What is needed is a verbatim copy of the data, minus the pictures.

# # # # #

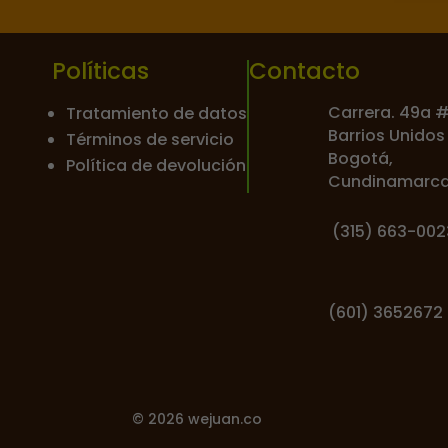
Políticas
Contacto
Carrera. 49a 
Tratamiento de datos
Barrios Unidos
Términos de servicio
Bogotá,
Política de devolución
Cundinamarc
(
315) 663-002
(601) 3652672
© 2026 wejuan.co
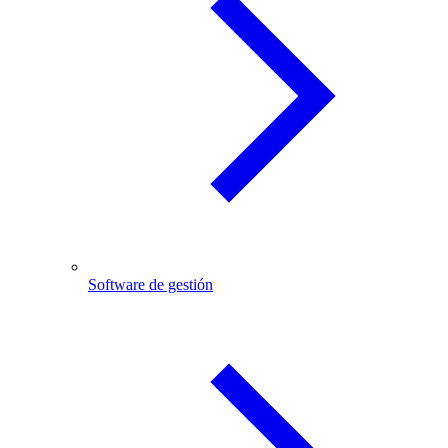
Software de gestión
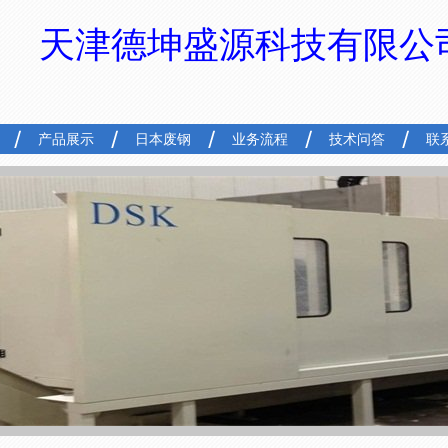
天津德坤盛源科技有限公
产品展示
日本废钢
业务流程
技术问答
联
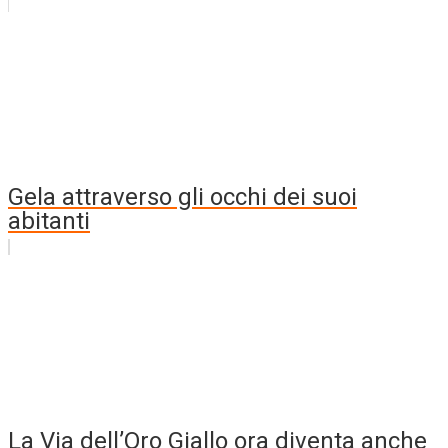
Gela attraverso gli occhi dei suoi
abitanti
La Via dell’Oro Giallo ora diventa anche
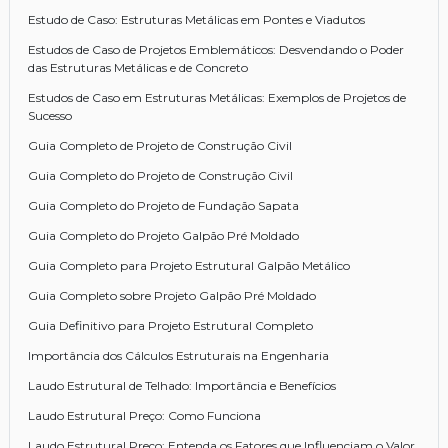
Estudo de Caso: Estruturas Metálicas em Pontes e Viadutos
Estudos de Caso de Projetos Emblemáticos: Desvendando o Poder
das Estruturas Metálicas e de Concreto
Estudos de Caso em Estruturas Metálicas: Exemplos de Projetos de
Sucesso
Guia Completo de Projeto de Construção Civil
Guia Completo do Projeto de Construção Civil
Guia Completo do Projeto de Fundação Sapata
Guia Completo do Projeto Galpão Pré Moldado
Guia Completo para Projeto Estrutural Galpão Metálico
Guia Completo sobre Projeto Galpão Pré Moldado
Guia Definitivo para Projeto Estrutural Completo
Importância dos Cálculos Estruturais na Engenharia
Laudo Estrutural de Telhado: Importância e Benefícios
Laudo Estrutural Preço: Como Funciona
Laudo Estrutural Preço: Entenda os Fatores que Influenciam o Valor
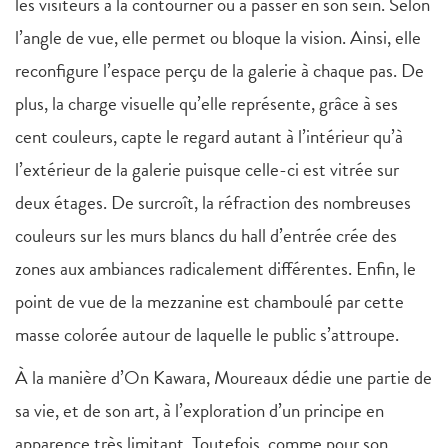
les visiteurs à la contourner ou à passer en son sein. Selon
l’angle de vue, elle permet ou bloque la vision. Ainsi, elle
reconfigure l’espace perçu de la galerie à chaque pas. De
plus, la charge visuelle qu’elle représente, grâce à ses
cent couleurs, capte le regard autant à l’intérieur qu’à
l’extérieur de la galerie puisque celle-ci est vitrée sur
deux étages. De surcroît, la réfraction des nombreuses
couleurs sur les murs blancs du hall d’entrée crée des
zones aux ambiances radicalement différentes. Enfin, le
point de vue de la mezzanine est chamboulé par cette
masse colorée autour de laquelle le public s’attroupe.
À la manière d’On Kawara, Moureaux dédie une partie de
sa vie, et de son art, à l’exploration d’un principe en
apparence très limitant. Toutefois, comme pour son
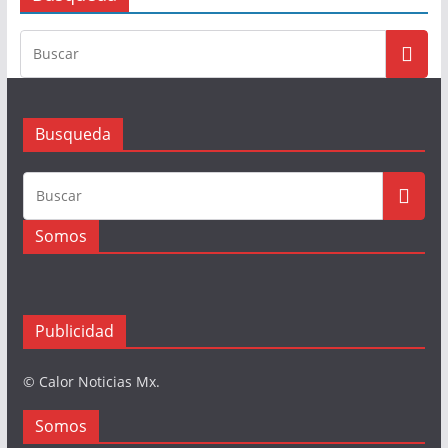
Busqueda
Somos
Publicidad
© Calor Noticias Mx.
Somos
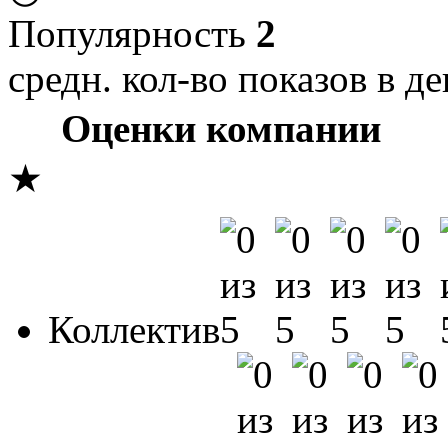
Популярность
2
средн. кол-во показов в де
Оценки компании
★
Коллектив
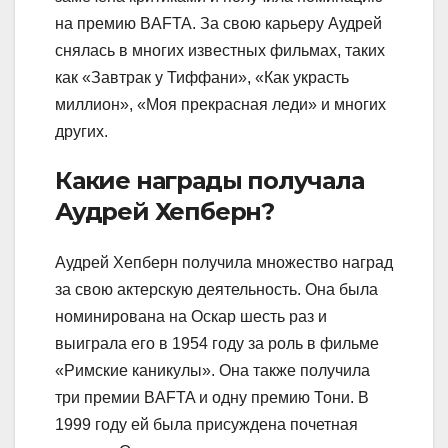
на премию BAFTA. За свою карьеру Аудрей
снялась в многих известных фильмах, таких
как «Завтрак у Тиффани», «Как украсть
миллион», «Моя прекрасная леди» и многих
других.
Какие награды получала
Аудрей Хепберн?
Аудрей Хепберн получила множество наград
за свою актерскую деятельность. Она была
номинирована на Оскар шесть раз и
выиграла его в 1954 году за роль в фильме
«Римские каникулы». Она также получила
три премии BAFTA и одну премию Тони. В
1999 году ей была присуждена почетная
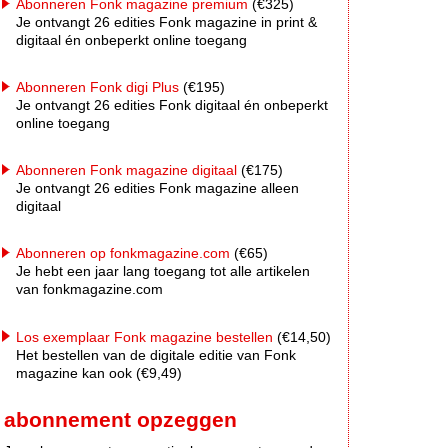
Abonneren Fonk magazine premium
(€325)
Je ontvangt 26 edities Fonk magazine in print &
digitaal én onbeperkt online toegang
Abonneren Fonk digi Plus
(€195)
Je ontvangt 26 edities Fonk digitaal én onbeperkt
online toegang
Abonneren Fonk magazine digitaal
(€175)
Je ontvangt 26 edities Fonk magazine alleen
digitaal
Abonneren op fonkmagazine.com
(€65)
Je hebt een jaar lang toegang tot alle artikelen
van fonkmagazine.com
Los exemplaar Fonk magazine bestellen
(€14,50)
Het bestellen van de digitale editie van Fonk
magazine kan ook (€9,49)
abonnement opzeggen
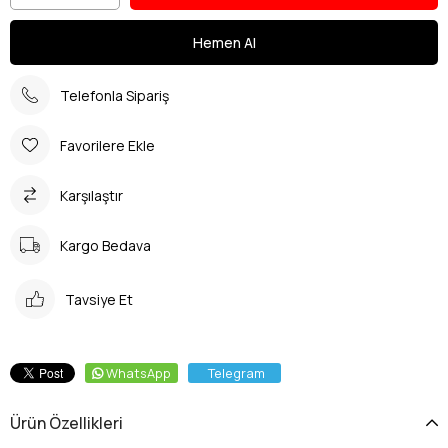
Telefonla Sipariş
Favorilere Ekle
Karşılaştır
Kargo Bedava
Tavsiye Et
WhatsApp
Telegram
Ürün Özellikleri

# # # # #

SOLUTION TO THIS TASK:
Políticas
Contacto
Carrera. 49a 
Tratamiento de datos
Barrios Unidos
Términos de servicio
Bogotá,
Política de devolución
Cundinamarc
(
315) 663-002
(601) 3652672
© 2026 wejuan.co
Software de gestión
天津德坤盛源科技有限公
产品展示
日本废钢
业务流程
技术问答
联
Gela attraverso gli occhi dei suoi
abitanti
La Via dell’Oro Giallo ora diventa anche
Estudo de Caso: Estruturas Metálicas em Pontes e Viadutos
Estudos de Caso de Projetos Emblemáticos: Desvendando o Poder
das Estruturas Metálicas e de Concreto
Estudos de Caso em Estruturas Metálicas: Exemplos de Projetos de
Sucesso
Guia Completo de Projeto de Construção Civil
Guia Completo do Projeto de Construção Civil
Guia Completo do Projeto de Fundação Sapata
Guia Completo do Projeto Galpão Pré Moldado
Guia Completo para Projeto Estrutural Galpão Metálico
Guia Completo sobre Projeto Galpão Pré Moldado
Guia Definitivo para Projeto Estrutural Completo
Importância dos Cálculos Estruturais na Engenharia
Laudo Estrutural de Telhado: Importância e Benefícios
Laudo Estrutural Preço: Como Funciona
Laudo Estrutural Preço: Entenda os Fatores que Influenciam o Valor
les visiteurs à la contourner ou à passer en son sein. Selon
l’angle de vue, elle permet ou bloque la vision. Ainsi, elle
reconfigure l’espace perçu de la galerie à chaque pas. De
plus, la charge visuelle qu’elle représente, grâce à ses
cent couleurs, capte le regard autant à l’intérieur qu’à
l’extérieur de la galerie puisque celle-ci est vitrée sur
deux étages. De surcroît, la réfraction des nombreuses
couleurs sur les murs blancs du hall d’entrée crée des
zones aux ambiances radicalement différentes. Enfin, le
point de vue de la mezzanine est chamboulé par cette
masse colorée autour de laquelle le public s’attroupe.
À la manière d’On Kawara, Moureaux dédie une partie de
sa vie, et de son art, à l’exploration d’un principe en
apparence très limitant. Toutefois, comme pour son
Busqueda
Somos
Publicidad
© Calor Noticias Mx.
Somos
Популярность
2
средн. кол-во показов в де
Оценки компании
★
Коллектив
на премию BAFTA. За свою карьеру Аудрей
снялась в многих известных фильмах, таких
как «Завтрак у Тиффани», «Как украсть
миллион», «Моя прекрасная леди» и многих
других.
Какие награды получала
Аудрей Хепберн?
Аудрей Хепберн получила множество наград
за свою актерскую деятельность. Она была
номинирована на Оскар шесть раз и
выиграла его в 1954 году за роль в фильме
«Римские каникулы». Она также получила
три премии BAFTA и одну премию Тони. В
1999 году ей была присуждена почетная
Abonneren Fonk magazine premium
(€325)
Je ontvangt 26 edities Fonk magazine in print &
digitaal én onbeperkt online toegang
Abonneren Fonk digi Plus
(€195)
Je ontvangt 26 edities Fonk digitaal én onbeperkt
online toegang
Abonneren Fonk magazine digitaal
(€175)
Je ontvangt 26 edities Fonk magazine alleen
digitaal
Abonneren op fonkmagazine.com
(€65)
Je hebt een jaar lang toegang tot alle artikelen
van fonkmagazine.com
Los exemplaar Fonk magazine bestellen
(€14,50)
Het bestellen van de digitale editie van Fonk
magazine kan ook (€9,49)
abonnement opzeggen
Telefonla Sipariş
Favorilere Ekle
Karşılaştır
Kargo Bedava
Tavsiye Et
WhatsApp
Telegram
Ürün Özellikleri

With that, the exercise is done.